Writer Diane Keyes wraps up this week with me. We’re chatting about her memoir, To Wendy’s With Love: The 22-Year Lunch.
Welcome, Diane. Please tell us a little bit about yourself.
I’ve owned a staging business for more than twenty-five years—since before the name staging. I also have an eclectic background working as a book reviewer, editor, retreat director, grief group facilitator, and commercial floral designer, and I often speak at real estate functions and make appearances on local TV and radio programs.
As a child, I always told people that I wanted to be a race car driver and a writer. I didn’t get my driver’s license until I was 30 years old and I didn’t start writing till I was in my 40’s so I guess I’m a late bloomer. And even then I began writing only because every word of my first book, Spirit of the Snowpeople, came to me at a stop light between the red and the green. I couldn’t have even thought every idea in the book, much less composed it, in that short space of time. I believed then, and still do, that it was sent to me and I had an obligation to get it to print. It took twelve years before it was published but it was published exactly as it was given to me. It sold out its first printing three weeks after publication and I’m thrilled to say the book had the largest presale in the 60-plus-year history of DownEast Books. My second book, This Sold House, received two Best Book Awards, in the business and how-to categories, from the Midwest Independent Publishers’ Association (a twelve state region) and is endorsed by Joan Steffens, host of HGTV’s, Decorating Cents. It will be going into its 3rd edition later this year.
Please tell us about your current release.
To Wendy’s With Love: The 22-Year Lunch is the story of my weekly lunches with my mother, which I started in an attempt to heal my relationship with her. I needed a low energy way to spend time with Mom. I was carrying around a lot of baggage I’d had since childhood after a brain hemorrhage left me with painful memories, unanswered questions, and crippling depression. I found my healing in an unlikely place—Wendy’s fast food restaurant. Once we met in “the neutral zone,” she wasn’t doing the Mom thing and I wasn’t doing the kid thing and we were able to see each other outside of our accustomed roles. Along the way I discovered the power of gratitude, relationships, and family meals. The lessons I learned have changed my life as well as those of the family and friends who have joined mom and me each week around the Wendy’s table. Still going strong after 22 years, it now includes four generations of our family and some weeks we have as many as 15-20 people show up for lunch.

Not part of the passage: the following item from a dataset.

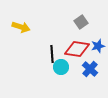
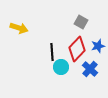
gray square: rotated 24 degrees counterclockwise
yellow arrow: moved 2 px left, 1 px down
red diamond: rotated 55 degrees counterclockwise
black line: moved 2 px up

To Wendy’s With Love is just that—a love letter to Wendy’s for creating a congenial space in which to heal, along with good food and warm and welcoming staff who have become like family to us.
What inspired you to write this book?
Over the years, I’d occasionally think “I should write a book about our Wendy’s experience.” But I never felt compelled until one day when the local Wendy’s PR person came to take photos of our family. They’d finally noticed we’d been there every week for more than 15 years. (If you go to our Wendy’s in Roseville, Minnesota, you’ll find photos of us all over the walls). Anyway, my mom was bragging about me and telling the photographer that I was a writer. He asked me if I’d considered writing a book about Wendy’s and I said I had. He told me, “I think it would be a very good idea.” I started the book that week.
What exciting story are you working on next?
I’m working on a juvenile fiction novel tentatively called The Legend of Bella Vie, about the woman behind Santa Claus. Unfortunately I’ve been stuck for a while, so if anyone has any ideas, let me know. I also have the first draft done of Sound Bytes of Relationship Advice. I’ve been married to the same wonderful guy for decades and I’ve learned some things it would be helpful to know right out of the gate.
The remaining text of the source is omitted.